[Stored items]
====================

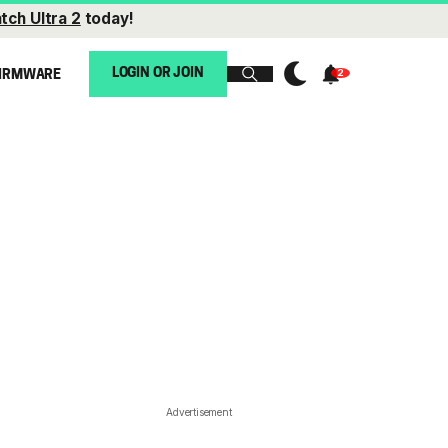
tch Ultra 2
today!
LOGIN OR JOIN
IRMWARE
Advertisement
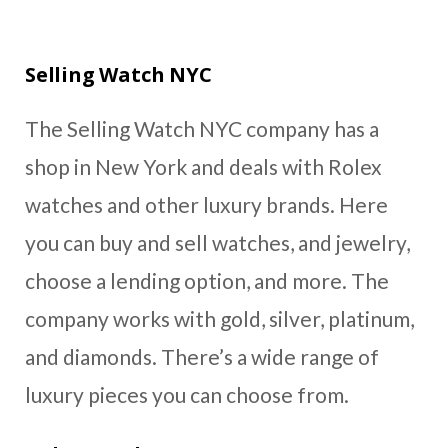
Selling Watch NYC
The Selling Watch NYC company has a
shop in New York and deals with Rolex
watches and other luxury brands. Here
you can buy and sell watches, and jewelry,
choose a lending option, and more. The
company works with gold, silver, platinum,
and diamonds. There’s a wide range of
luxury pieces you can choose from.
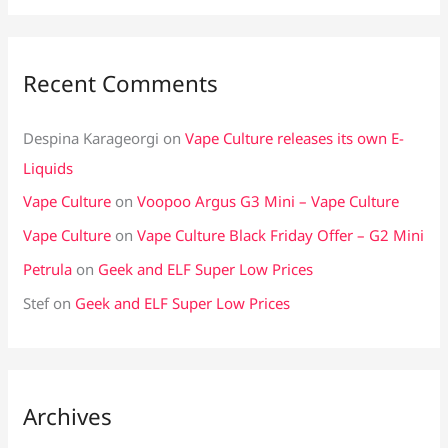
Recent Comments
Despina Karageorgi
on
Vape Culture releases its own E-
Liquids
Vape Culture
on
Voopoo Argus G3 Mini – Vape Culture
Vape Culture
on
Vape Culture Black Friday Offer – G2 Mini
Petrula
on
Geek and ELF Super Low Prices
Stef
on
Geek and ELF Super Low Prices
Archives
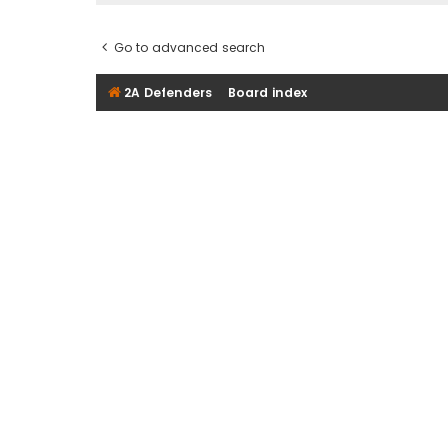
Go to advanced search
2A Defenders
Board index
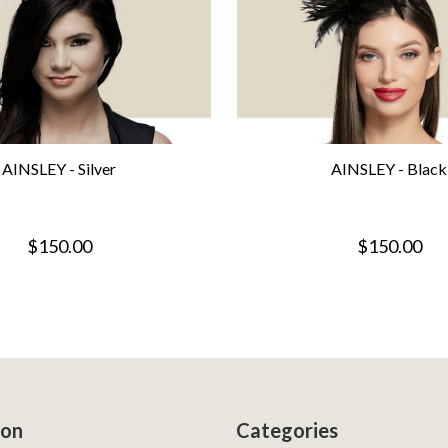
AINSLEY - Silver
AINSLEY - Black
$150.00
$150.00
ion
Categories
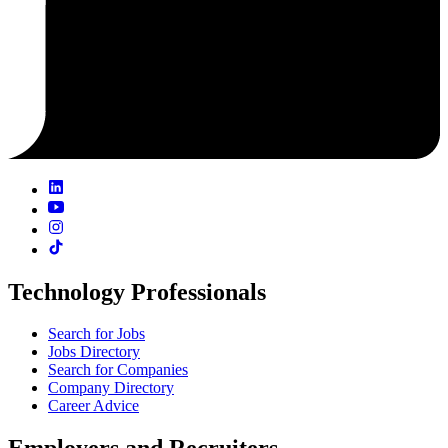
Technology Professionals
Search for Jobs
Jobs Directory
Search for Companies
Company Directory
Career Advice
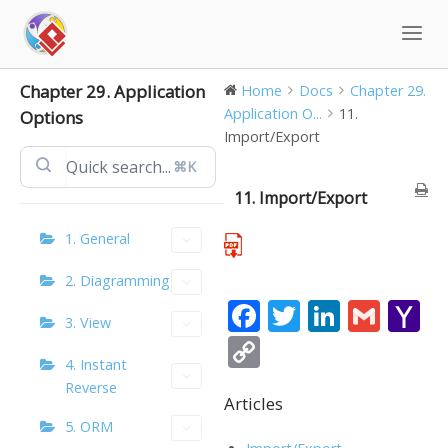
Skip
to
content
Chapter 29. Application
Home
Docs
Chapter 29.
Application O...
11.
Options
Import/Export
⌘K
11. Import/Export
1. General
2. Diagramming
F
T
Li
G
Y
3. View
ac
w
n
m
a
C
4. Instant
e
itt
k
ai
h
o
Reverse
b
er
e
l
o
Articles
p
5. ORM
o
dI
o
y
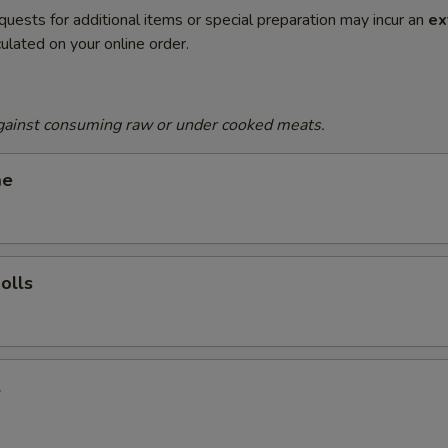
quests for additional items or special preparation may incur an
ex
ulated on your online order.
gainst consuming raw or under cooked meats.
me
olls
l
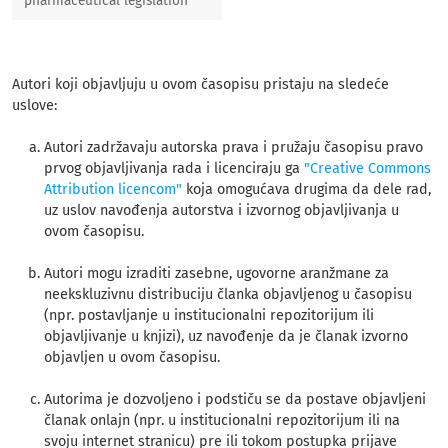
pharmaceutical legislation
Autori koji objavljuju u ovom časopisu pristaju na sledeće
uslove:
Autori zadržavaju autorska prava i pružaju časopisu pravo
prvog objavljivanja rada i licenciraju ga
"Creative Commons
Attribution licencom"
koja omogućava drugima da dele rad,
uz uslov navođenja autorstva i izvornog objavljivanja u
ovom časopisu.
Autori mogu izraditi zasebne, ugovorne aranžmane za
neekskluzivnu distribuciju članka objavljenog u časopisu
(npr. postavljanje u institucionalni repozitorijum ili
objavljivanje u knjizi), uz navođenje da je članak izvorno
objavljen u ovom časopisu.
Autorima je dozvoljeno i podstiču se da postave objavljeni
članak onlajn (npr. u institucionalni repozitorijum ili na
svoju internet stranicu) pre ili tokom postupka prijave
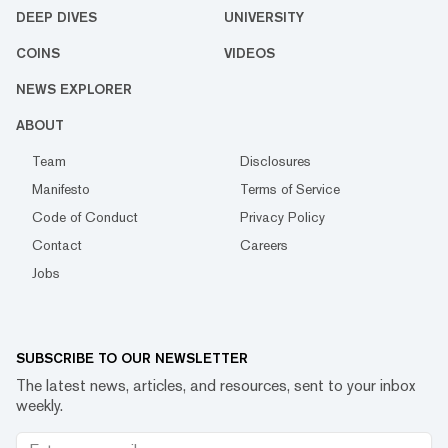
DEEP DIVES
UNIVERSITY
COINS
VIDEOS
NEWS EXPLORER
ABOUT
Team
Disclosures
Manifesto
Terms of Service
Code of Conduct
Privacy Policy
Contact
Careers
Jobs
SUBSCRIBE TO OUR NEWSLETTER
The latest news, articles, and resources, sent to your inbox
weekly.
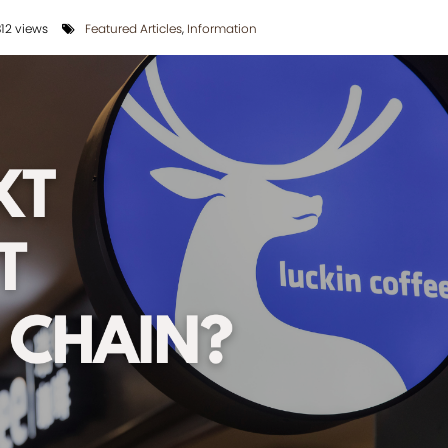
12 views
Featured Articles
,
Information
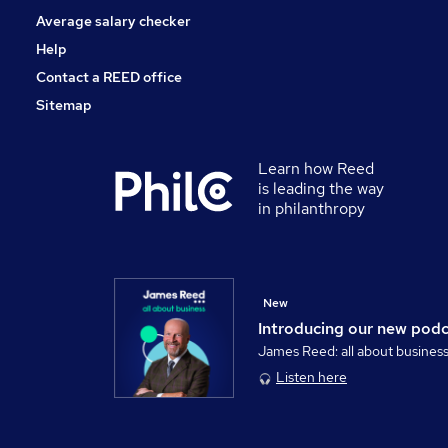
Average salary checker
Help
Contact a REED office
Sitemap
Learn how Reed
is leading the way
in philanthropy
New
Introducing our new pod
James Reed: all about busines
Listen here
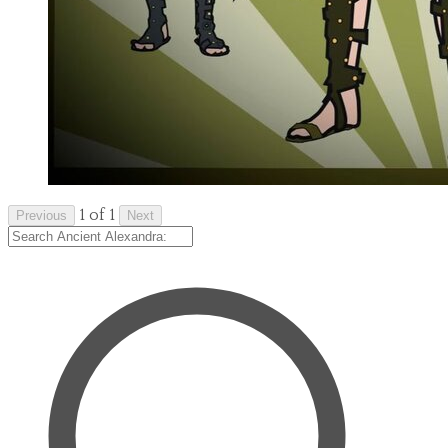
1 of 1
Previous
Next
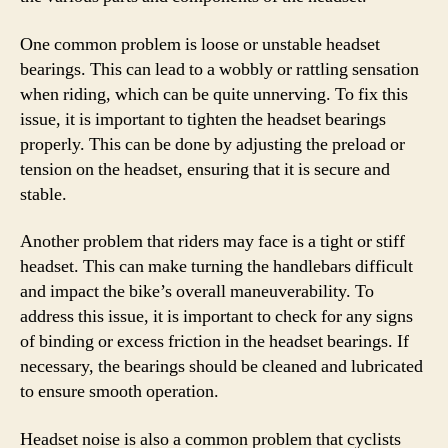
One common problem is loose or unstable headset
bearings. This can lead to a wobbly or rattling sensation
when riding, which can be quite unnerving. To fix this
issue, it is important to tighten the headset bearings
properly. This can be done by adjusting the preload or
tension on the headset, ensuring that it is secure and
stable.
Another problem that riders may face is a tight or stiff
headset. This can make turning the handlebars difficult
and impact the bike’s overall maneuverability. To
address this issue, it is important to check for any signs
of binding or excess friction in the headset bearings. If
necessary, the bearings should be cleaned and lubricated
to ensure smooth operation.
Headset noise is also a common problem that cyclists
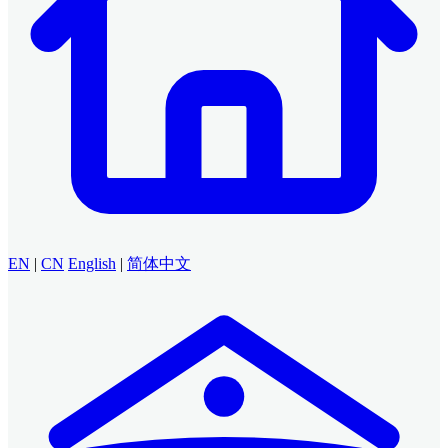
EN
|
CN
English
|
简体中文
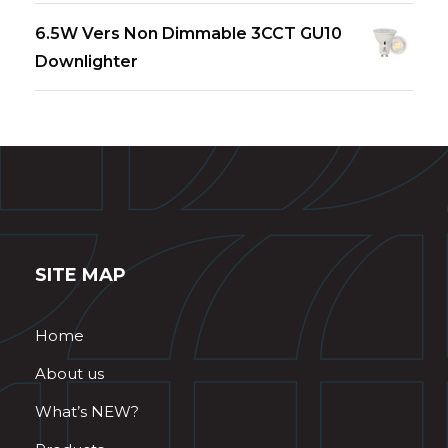
6.5W Vers Non Dimmable 3CCT GU10
Downlighter
SITE MAP
Home
About us
What’s NEW?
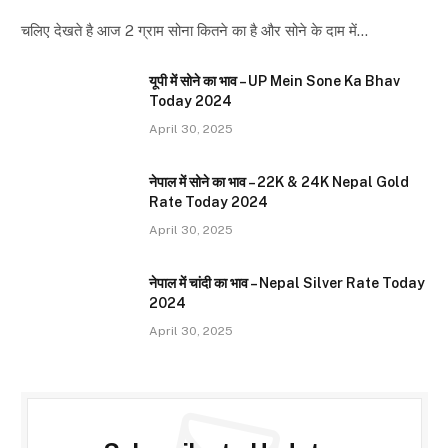
चलिए देखते है आज 2 ग्राम सोना कितने का है और सोने के दाम में…
यूपी में सोने का भाव – UP Mein Sone Ka Bhav
Today 2024
April 30, 2025
नेपाल में सोने का भाव – 22K & 24K Nepal Gold
Rate Today 2024
April 30, 2025
नेपाल में चांदी का भाव – Nepal Silver Rate Today
2024
April 30, 2025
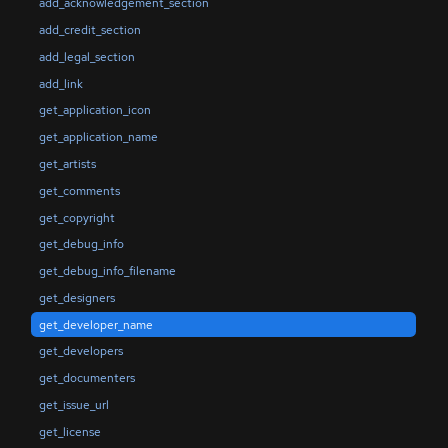
add_acknowledgement_section
add_credit_section
add_legal_section
add_link
get_application_icon
get_application_name
get_artists
get_comments
get_copyright
get_debug_info
get_debug_info_filename
get_designers
get_developer_name
get_developers
get_documenters
get_issue_url
get_license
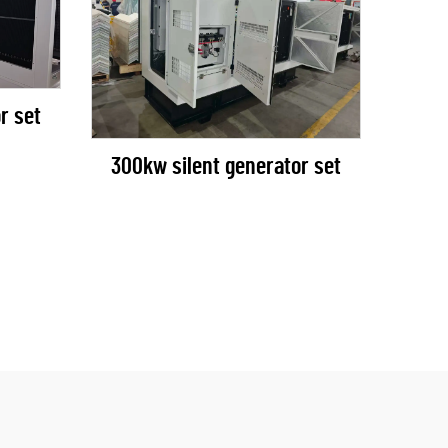
r set
300kw silent generator set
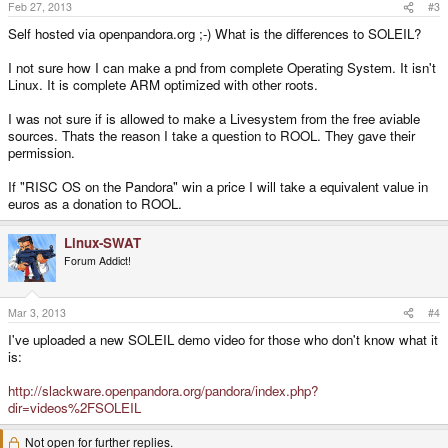
Feb 27, 2013
#3
Self hosted via openpandora.org ;-) What is the differences to SOLEIL?
I not sure how I can make a pnd from complete Operating System. It isn't
Linux. It is complete ARM optimized with other roots.
I was not sure if is allowed to make a Livesystem from the free aviable
sources. Thats the reason I take a question to ROOL. They gave their
permission.
If "RISC OS on the Pandora" win a price I will take a equivalent value in
euros as a donation to ROOL.
Linux-SWAT
Forum Addict!
Mar 3, 2013
#4
I've uploaded a new SOLEIL demo video for those who don't know what it
is:
http://slackware.openpandora.org/pandora/index.php?
dir=videos%2FSOLEIL
Not open for further replies.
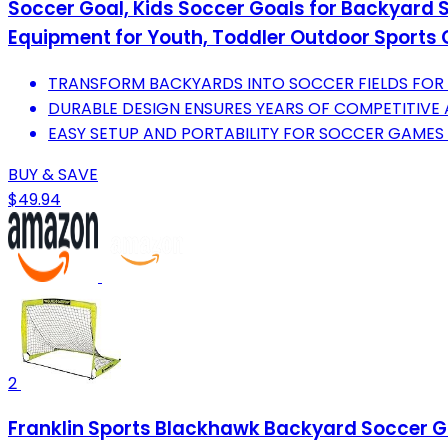
Soccer Goal, Kids Soccer Goals for Backyard Se
Equipment for Youth, Toddler Outdoor Sport
TRANSFORM BACKYARDS INTO SOCCER FIELDS FOR A
DURABLE DESIGN ENSURES YEARS OF COMPETITIVE
EASY SETUP AND PORTABILITY FOR SOCCER GAMES
BUY & SAVE
$49.94
2
Franklin Sports Blackhawk Backyard Soccer Goal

====================

## [Task]
The answer must be an exact restatement of all the records, with no pictures included.

## [Reply to the exercise]
tch Ultra 2
today!
LOGIN OR JOIN
IRMWARE
Advertisement
Selling Watch NYC
The Selling Watch NYC company has a
shop in New York and deals with Rolex
watches and other luxury brands. Here
you can buy and sell watches, and jewelry,
choose a lending option, and more. The
company works with gold, silver, platinum,
and diamonds. There’s a wide range of
luxury pieces you can choose from.
Recent Comments
Despina Karageorgi
on
Vape Culture releases its own E-
Liquids
Vape Culture
on
Voopoo Argus G3 Mini – Vape Culture
Vape Culture
on
Vape Culture Black Friday Offer – G2 Mini
Petrula
on
Geek and ELF Super Low Prices
Stef
on
Geek and ELF Super Low Prices
Archives
Go to advanced search
2A Defenders
Board index
AINSLEY - Silver
AINSLEY - Black
$150.00
$150.00
ion
Categories
Technology Professionals
Search for Jobs
Jobs Directory
Search for Companies
Company Directory
Career Advice
Skip
to
content
Chapter 29. Application
Home
Docs
Chapter 29.
Application O...
11.
Options
Import/Export
⌘K
11. Import/Export
1. General
2. Diagramming
F
T
Li
G
Y
3. View
ac
w
n
m
a
C
4. Instant
e
itt
k
ai
h
o
Reverse
b
er
e
l
o
Articles
p
5. ORM
o
dI
o
y
quests for additional items or special preparation may incur an
ex
ulated on your online order.
gainst consuming raw or under cooked meats.
me
olls
l
pharmaceutical legislation
Autori koji objavljuju u ovom časopisu pristaju na sledeće
uslove:
Autori zadržavaju autorska prava i pružaju časopisu pravo
prvog objavljivanja rada i licenciraju ga
"Creative Commons
Attribution licencom"
koja omogućava drugima da dele rad,
uz uslov navođenja autorstva i izvornog objavljivanja u
ovom časopisu.
Autori mogu izraditi zasebne, ugovorne aranžmane za
neekskluzivnu distribuciju članka objavljenog u časopisu
(npr. postavljanje u institucionalni repozitorijum ili
objavljivanje u knjizi), uz navođenje da je članak izvorno
objavljen u ovom časopisu.
Autorima je dozvoljeno i podstiču se da postave objavljeni
članak onlajn (npr. u institucionalni repozitorijum ili na
svoju internet stranicu) pre ili tokom postupka prijave
DEEP DIVES
UNIVERSITY
COINS
VIDEOS
NEWS EXPLORER
ABOUT
Team
Disclosures
Manifesto
Terms of Service
Code of Conduct
Privacy Policy
Contact
Careers
Jobs
SUBSCRIBE TO OUR NEWSLETTER
The latest news, articles, and resources, sent to your inbox
weekly.
12 views
Featured Articles
,
Information
Average salary checker
Help
Contact a REED office
Sitemap
Learn how Reed
is leading the way
in philanthropy
New
Introducing our new pod
James Reed: all about busines
Listen here
1 of 1
Previous
Next
One common problem is loose or unstable headset
bearings. This can lead to a wobbly or rattling sensation
when riding, which can be quite unnerving. To fix this
issue, it is important to tighten the headset bearings
properly. This can be done by adjusting the preload or
tension on the headset, ensuring that it is secure and
stable.
Another problem that riders may face is a tight or stiff
headset. This can make turning the handlebars difficult
and impact the bike’s overall maneuverability. To
address this issue, it is important to check for any signs
of binding or excess friction in the headset bearings. If
necessary, the bearings should be cleaned and lubricated
to ensure smooth operation.
Headset noise is also a common problem that cyclists
EN
|
CN
English
|
简体中文
6.5W Vers Non Dimmable 3CCT GU10
Downlighter
SITE MAP
Home
About us
What’s NEW?
चलिए देखते है आज 2 ग्राम सोना कितने का है और सोने के दाम में…
यूपी में सोने का भाव – UP Mein Sone Ka Bhav
Today 2024
April 30, 2025
नेपाल में सोने का भाव – 22K & 24K Nepal Gold
Rate Today 2024
April 30, 2025
नेपाल में चांदी का भाव – Nepal Silver Rate Today
2024
April 30, 2025
add_acknowledgement_section
add_credit_section
add_legal_section
add_link
get_application_icon
get_application_name
get_artists
get_comments
get_copyright
get_debug_info
get_debug_info_filename
get_designers
get_developer_name
get_developers
get_documenters
get_issue_url
get_license
r set
300kw silent generator set
Feb 27, 2013
#3
Self hosted via openpandora.org ;-) What is the differences to SOLEIL?
I not sure how I can make a pnd from complete Operating System. It isn't
Linux. It is complete ARM optimized with other roots.
I was not sure if is allowed to make a Livesystem from the free aviable
sources. Thats the reason I take a question to ROOL. They gave their
permission.
If "RISC OS on the Pandora" win a price I will take a equivalent value in
euros as a donation to ROOL.
Linux-SWAT
Forum Addict!
Mar 3, 2013
#4
I've uploaded a new SOLEIL demo video for those who don't know what it
is:
http://slackware.openpandora.org/pandora/index.php?
dir=videos%2FSOLEIL
Not open for further replies.
Soccer Goal, Kids Soccer Goals for Backyard Se
Equipment for Youth, Toddler Outdoor Sport
TRANSFORM BACKYARDS INTO SOCCER FIELDS FOR A
DURABLE DESIGN ENSURES YEARS OF COMPETITIVE
EASY SETUP AND PORTABILITY FOR SOCCER GAMES
BUY & SAVE
$49.94
2
Franklin Sports Blackhawk Backyard Soccer Goal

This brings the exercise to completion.